The incredible jump in the use of unmanned aerial drones by the US military, originally for surveillance, but now increasingly for offensive strike missions also comes to mind.  We now have 19 year old "pilots" sitting at their desks in Arizona controlling expensive military hardware on the other side of the globe and killing people - hostile or civilian doesn't really matter for this argument.  

We've all been horrified about the "finger on the button" of US-USSR nuclear arsenals - that one man could effect the death of millions from an isolated bunker without directly doing anything.  The scale of nuclear winter is obviously dramatic, but the isolation from the reality of the act it implies I find disturbing, and progressively more available not just in our military, but also in social aspects.

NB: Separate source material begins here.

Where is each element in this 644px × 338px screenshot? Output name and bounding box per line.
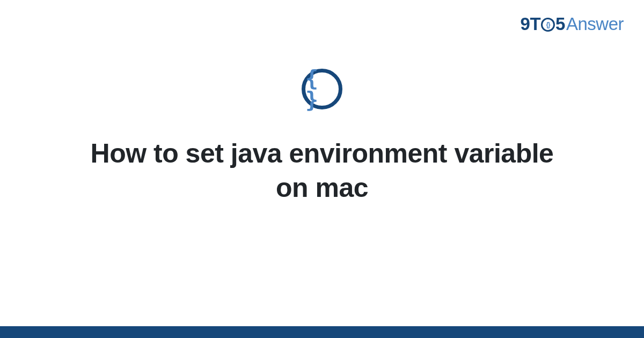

Medicine technology, until very recently, has not followed this trend of anti-reality.  Dissection, EKGs, fiberoptic cameras.  These technologies all seek to either bring the doctor into closer direct contact with what I'm calling 'reality,' or to create a more accurate representation of that reality.  This representation is frought with its own complications (re: 'Virtual Reality'), but for now, I'm just stressing that the point in this technological process is to bring the operator closer to reality, rather than further away.  New prospects in computer-controlled lasers represent one divergence from this trend.

So what's the point?  Clearly I don't think technology is a bad thing (I'm blogging) - in fact I'm quite the technophile.  I think the 21st century is an astounding time to be alive.

But I wonder if maybe we're accepting our drift away from reality just a little too complacently. Maybe it's not a bad thing in and of itself, but have we stopped to consider the consequences, the side effects?  Perhaps there aren't any, then again...

We aren't sacrificing virigns to the Blue Screen of Death (yet - wait, would that work?), but the more we allow ourselves at an individual and social level to become dependent on instruments and institutions that we don't ourselves understand (functionally or historically, to bring it back to Bruno), the closer we come to a civilization of mystics and soothesayers.  

If we accept that just rebooting our computer one more time is going to (magically) make that error message go away, how much better are we than the alchemists of yore?

So learn to drive a standard.  Make your kids learn.  Because when the apocalypse hits, it'll be the MacGuyvers, not the Neos, that keep the experiment of humanity ticking along.